Uma vez minha mãe me avistou de repente e seguiu meu olhar até a foto que eu achava tão terna e triste. Mas minha mãe começou a rir e isso soou como dezenas de sacos de papel cheios de ar explodindo de uma só vez … Se eu não tivesse olhado para a foto, ela não teria me notado. Então ela teria ficado sentada lá com as mãos calmamente cruzadas e olhos duros e lindos fixos na terra de ninguém entre nós.
E meu coração poderia ainda ter sussurrado ‘Mãe’ por muito tempo e saber que de uma forma misteriosa ela o ouvia . . .

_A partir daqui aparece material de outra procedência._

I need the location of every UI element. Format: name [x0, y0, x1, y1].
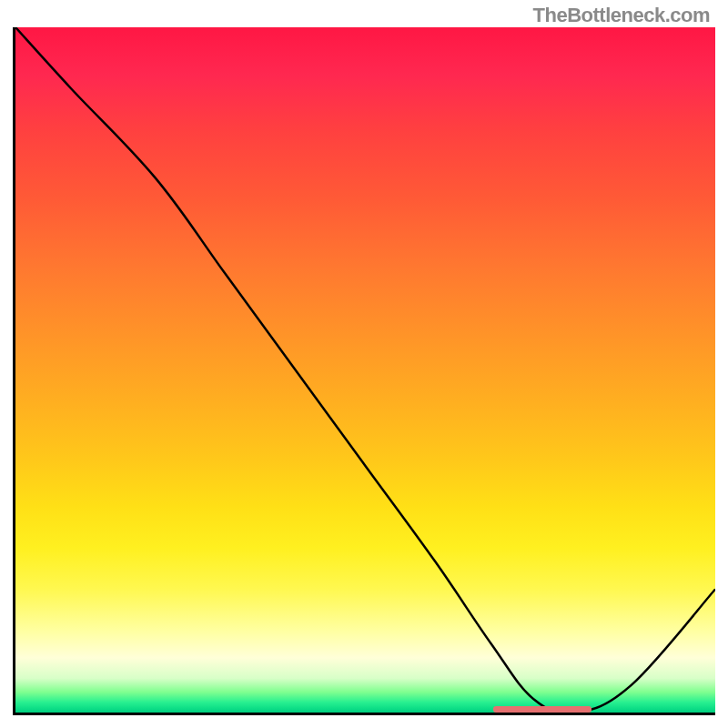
attribution-text: TheBottleneck.com — [533, 4, 710, 27]
optimal-range-marker — [493, 706, 592, 713]
bottleneck-curve-line — [15, 27, 715, 713]
bottleneck-curve-svg — [15, 27, 715, 713]
chart-plot-area — [13, 27, 715, 715]
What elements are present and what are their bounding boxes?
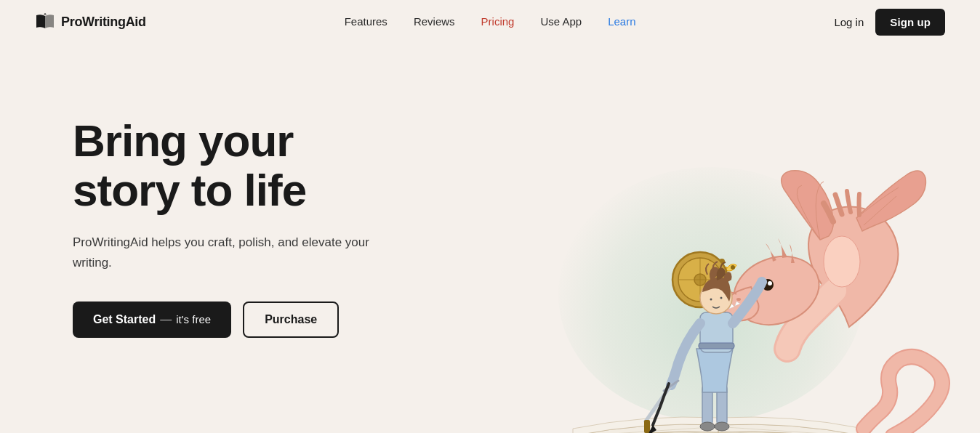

Então algo como o amor teria preenchido o mundo inteiro.”
“Quando você teve
um dia
uma grande alegria
ela dura para sempre
tremulando levemente
na borda de todos
os inseguros dias de nossa vida
alivia os temores herdados
faz o sono mais profundo.
O quarto era
uma ilha de luz
meu pai e minha mãe
estavam pintados
na parede da manhã.
Estendiam um brilhante
livro ilustrado para mim
sorriam ao ver
minha imensa alegria.
Vi que eram jovens
e felizes
por estarem juntos
vi pela primeira
vi pela última vez.
O mundo tornou-se eternamente
dividido em um antes
e um depois.
Eu tinha cinco anos
desde então tudo
mudou.”
Talvez essa grande alegria a tenha ajudado, mas não a salvou.